5 de dezembro de 2013

Braga defende benefício aos soldados da borracha no Senado



No debate para instruir a Proposta de Emenda à Constituição (PEC) 61/2013, conhecida como PEC dos Seringueiros, o senador Eduardo Braga (PMDB/AM) defendeu que o benefício mensal a ser pago aos chamados "soldados da borracha" tenha reajuste vinculado ao salário mínimo. O apelido é dado aos contingentes de brasileiros, especialmente nordestinos, que foram enviados para diferentes pontos da Amazônia para extrair borracha a fim de atender a indústria pneumática dos exércitos das forças aliadas durante a 2ª Guerra Mundial.


A proposta aprovada pela Câmara dos Deputados, que fixa o pagamento mensal de pensão vitalícia em R$ 1,5 mil, mais indenização de R$ 25 mil, é contestada pelos seringueiros e suas famílias. Na Comissão de Constituição e Justiça (CCJ), onde a matéria será analisada antes de ir a plenário, Eduardo Braga disse que a proposta é injusta.


"Faço um apelo para que não façamos um retrocesso com o soldado da borracha. Não podemos, por um lado, dar R$ 25 mil de indenização e, por outro lado, tirar a vinculação do salário mínimo. Isso, ao contrário de parecer ser um reconhecimento e uma justiça para com os soldados da borracha, ao longo do tempo poderá parecer uma punição a eles", enfatizou o senador.


A proposta de pagar indenização e pensão para os soldados da borracha sobreviventes e suas famílias tramita há 11 anos no Congresso Nacional. Braga fez um apelo ao representante da Casa Civil na audiência, Ivo Corrêa, para que o governo apoie a proposta de vincular o benefício ao salário mínimo.
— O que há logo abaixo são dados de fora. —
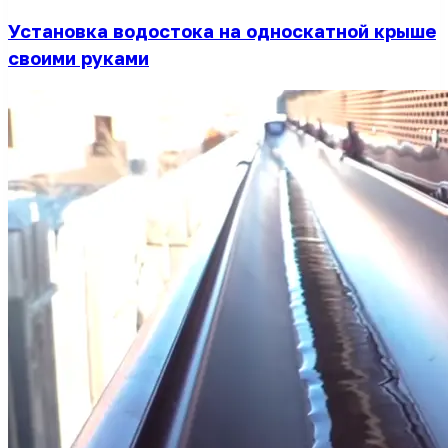
Установка водостока на односкатной крыше
своими руками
"Precisamos reconhecer que a presidenta Dilma sempre foi muito sensível às causas sociais e vamos falar a ela que aqui, dentro da base aliada, vamos defender a vinculação", disse.


35 mil mortos


Segundo relato do vice-presidente do Sindicato dos Soldados da Borracha e Seringueiros de Rondônia, George Menezes, pelo menos 35 mil pessoas enviadas à Amazônia para extrair borracha morreram na região em decorrência desse trabalho. Ele afirmou que os sobreviventes, em torno de seis mil pessoas, hoje vivem em condições subumanas e sem assistência.


"São pessoas que estão em cadeira de rodas ou estão cegas e que não têm a quem recorrer. Agradecemos imensamente a defesa feita aqui pelo senador Eduardo Braga, que é um grande conhecedor daquela região", ressaltou.